INFORMATION:

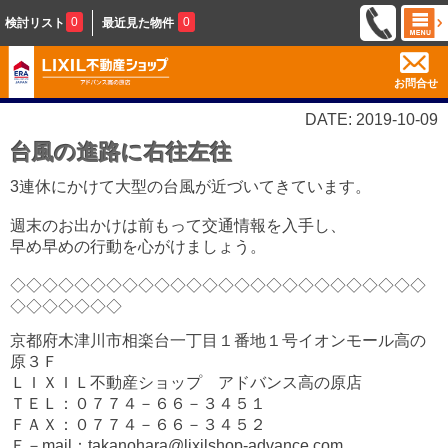
0
0
検討リスト
最近見た物件
お問合せ
DATE: 2019-10-09
台風の進路に右往左往
3連休にかけて大型の台風が近づいてきています。
週末のお出かけは前もって交通情報を入手し、
早め早めの行動を心がけましょう。
◇◇◇◇◇◇◇◇◇◇◇◇◇◇◇◇◇◇◇◇◇◇◇◇◇◇
◇◇◇◇◇◇◇
京都府木津川市相楽台一丁目１番地１号イオンモール高の
原３Ｆ
ＬＩＸＩＬ不動産ショップ アドバンス高の原店
ＴＥＬ：０７７４－６６－３４５１
ＦＡＸ：０７７４－６６－３４５２
Ｅ－mail：takanohara@lixilshop-advance.com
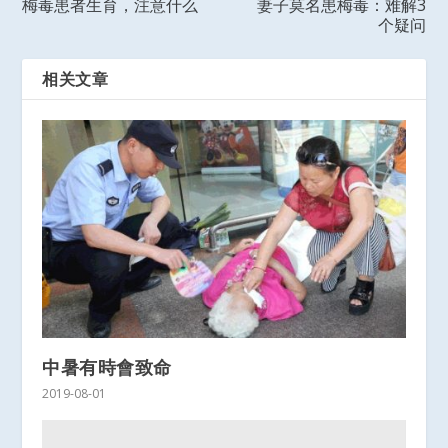
梅毒患者生育，注意什么
妻子莫名患梅毒：难解3
个疑问
相关文章
中暑有時會致命
2019-08-01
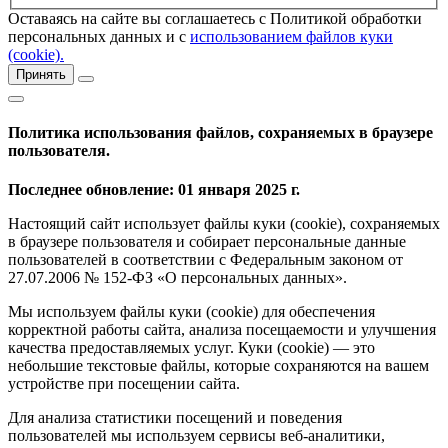
Оставаясь на сайте вы соглашаетесь с Политикой обработки
персональных данных и с
использованием файлов куки
(cookie).
Принять
Политика использования файлов, сохраняемых в браузере
пользователя.
Последнее обновление: 01 января 2025 г.
Настоящий сайт использует файлы куки (cookie), сохраняемых
в браузере пользователя и собирает персональные данные
пользователей в соответствии с Федеральным законом от
27.07.2006 № 152-ФЗ «О персональных данных».
Мы используем файлы куки (cookie) для обеспечения
корректной работы сайта, анализа посещаемости и улучшения
качества предоставляемых услуг. Куки (cookie) — это
небольшие текстовые файлы, которые сохраняются на вашем
устройстве при посещении сайта.
Для анализа статистики посещений и поведения
пользователей мы используем сервисы веб-аналитики,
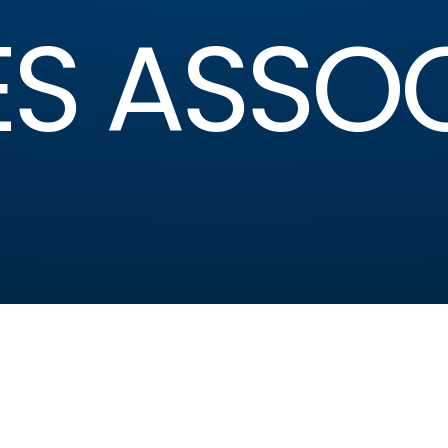
ES ASSOC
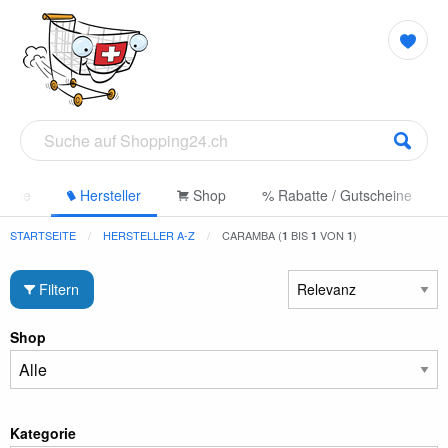
gorie
Hersteller
Shop
% Rabatte / Gutscheine
STARTSEITE
HERSTELLER A-Z
CARAMBA (
BIS
VON
)
1
1
1
Filtern
Shop
Kategorie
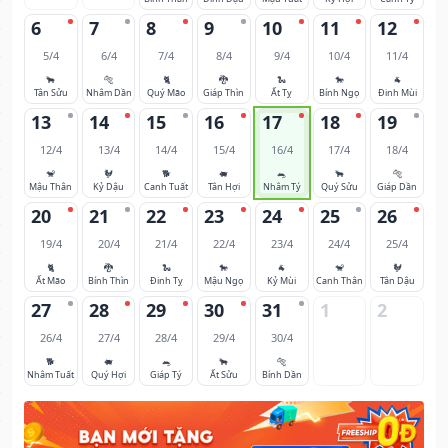
6
7
8
9
10
11
12
5/4
6/4
7/4
8/4
9/4
10/4
11/4
🐂
🐅
🐈
🐉
🐍
🐎
🐐
Tân Sửu
Nhâm Dần
Quý Mão
Giáp Thìn
Ất Tỵ
Bính Ngọ
Đinh Mùi
13
14
15
16
17
18
19
12/4
13/4
14/4
15/4
16/4
17/4
18/4
🐒
🐓
🐕
🐖
🐀
🐂
🐅
Mậu Thân
Kỷ Dậu
Canh Tuất
Tân Hợi
Nhâm Tý
Quý Sửu
Giáp Dần
20
21
22
23
24
25
26
19/4
20/4
21/4
22/4
23/4
24/4
25/4
🐈
🐉
🐍
🐎
🐐
🐒
🐓
Ất Mão
Bính Thìn
Đinh Tỵ
Mậu Ngọ
Kỷ Mùi
Canh Thân
Tân Dậu
27
28
29
30
31
1
2
26/4
27/4
28/4
29/4
30/4
🐕
🐖
🐀
🐂
🐅
Nhâm Tuất
Quý Hợi
Giáp Tý
Ất Sửu
Bính Dần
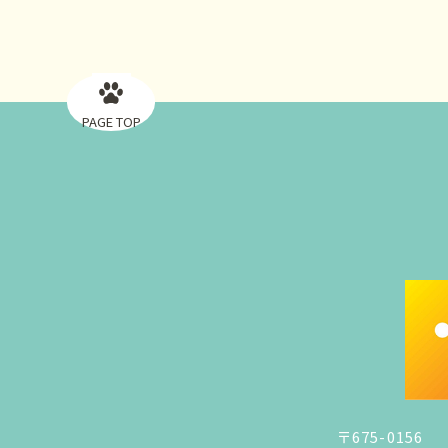
PAGE TOP
〒675-0156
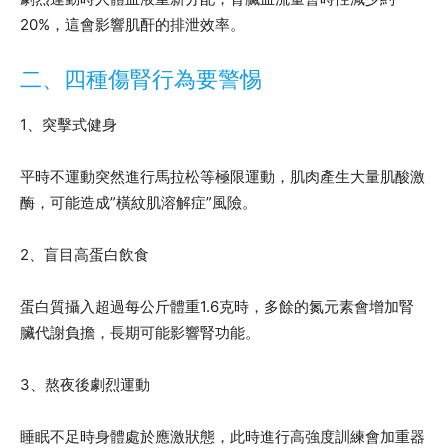
20%，這會影響肌酐的排泄效率。
二、四種傷腎行為要警惕
1、突擊式健身
平時不運動突然進行馬拉松等極限運動，肌肉產生大量肌酸激
酶，可能造成”橫紋肌溶解症”風險。
2、盲目高蛋白飲食
蛋白質攝入超過每公斤體重1.6克時，多餘的氮元素會增加腎
臟代謝負擔，長期可能影響腎功能。
3、熬夜後劇烈運動
睡眠不足時身體處於應激狀態，此時進行高強度訓練會加重器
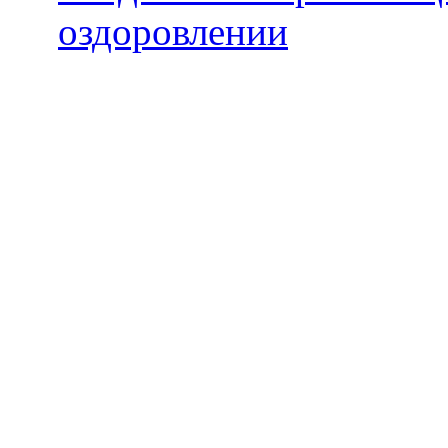
оздоровлении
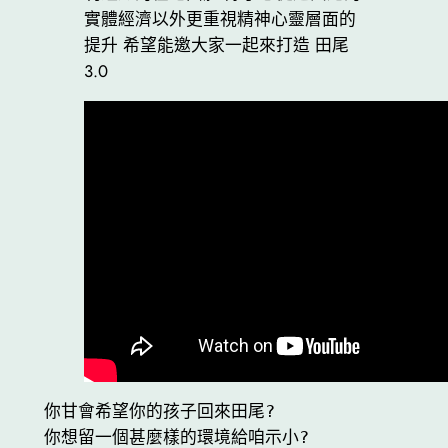
實體經濟以外更重視精神心靈層面的
提升 希望能邀大家一起來打造 田尾
3.0
你甘會希望你的孩子回來田尾?

你想留一個甚麼樣的環境給咱示小?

TASK INSTRUCTIONS:
Only the records, copied exactly and free of pictures, belong in the answer.

EXPECTED ANSWER:
0
0
検討リスト
最近見た物件
お問合せ
DATE: 2019-10-09
台風の進路に右往左往
3連休にかけて大型の台風が近づいてきています。
週末のお出かけは前もって交通情報を入手し、
早め早めの行動を心がけましょう。
◇◇◇◇◇◇◇◇◇◇◇◇◇◇◇◇◇◇◇◇◇◇◇◇◇◇
◇◇◇◇◇◇◇
京都府木津川市相楽台一丁目１番地１号イオンモール高の
原３Ｆ
ＬＩＸＩＬ不動産ショップ アドバンス高の原店
ＴＥＬ：０７７４－６６－３４５１
ＦＡＸ：０７７４－６６－３４５２
Ｅ－mail：takanohara@lixilshop-advance.com
梅毒患者生育，注意什么
妻子莫名患梅毒：难解3
个疑问
相关文章
中暑有時會致命
2019-08-01
Оставаясь на сайте вы соглашаетесь с Политикой обработки
персональных данных и с
использованием файлов куки
(cookie).
Принять
Политика использования файлов, сохраняемых в браузере
пользователя.
Последнее обновление: 01 января 2025 г.
Настоящий сайт использует файлы куки (cookie), сохраняемых
в браузере пользователя и собирает персональные данные
пользователей в соответствии с Федеральным законом от
27.07.2006 № 152-ФЗ «О персональных данных».
Мы используем файлы куки (cookie) для обеспечения
корректной работы сайта, анализа посещаемости и улучшения
качества предоставляемых услуг. Куки (cookie) — это
небольшие текстовые файлы, которые сохраняются на вашем
устройстве при посещении сайта.
Для анализа статистики посещений и поведения
пользователей мы используем сервисы веб-аналитики,
ES ASSOC
gorie
Hersteller
Shop
% Rabatte / Gutscheine
STARTSEITE
HERSTELLER A-Z
CARAMBA (
BIS
VON
)
1
1
1
Filtern
Shop
Kategorie
6
7
8
9
10
11
12
5/4
6/4
7/4
8/4
9/4
10/4
11/4
🐂
🐅
🐈
🐉
🐍
🐎
🐐
Tân Sửu
Nhâm Dần
Quý Mão
Giáp Thìn
Ất Tỵ
Bính Ngọ
Đinh Mùi
13
14
15
16
17
18
19
12/4
13/4
14/4
15/4
16/4
17/4
18/4
🐒
🐓
🐕
🐖
🐀
🐂
🐅
Mậu Thân
Kỷ Dậu
Canh Tuất
Tân Hợi
Nhâm Tý
Quý Sửu
Giáp Dần
20
21
22
23
24
25
26
19/4
20/4
21/4
22/4
23/4
24/4
25/4
🐈
🐉
🐍
🐎
🐐
🐒
🐓
Ất Mão
Bính Thìn
Đinh Tỵ
Mậu Ngọ
Kỷ Mùi
Canh Thân
Tân Dậu
27
28
29
30
31
1
2
26/4
27/4
28/4
29/4
30/4
🐕
🐖
🐀
🐂
🐅
Nhâm Tuất
Quý Hợi
Giáp Tý
Ất Sửu
Bính Dần
PAGE TOP
〒675-0156
20%，這會影響肌酐的排泄效率。
二、四種傷腎行為要警惕
1、突擊式健身
平時不運動突然進行馬拉松等極限運動，肌肉產生大量肌酸激
酶，可能造成”橫紋肌溶解症”風險。
2、盲目高蛋白飲食
蛋白質攝入超過每公斤體重1.6克時，多餘的氮元素會增加腎
臟代謝負擔，長期可能影響腎功能。
3、熬夜後劇烈運動
睡眠不足時身體處於應激狀態，此時進行高強度訓練會加重器
оздоровлении
實體經濟以外更重視精神心靈層面的
提升 希望能邀大家一起來打造 田尾
3.0
你甘會希望你的孩子回來田尾?

你想留一個甚麼樣的環境給咱示小?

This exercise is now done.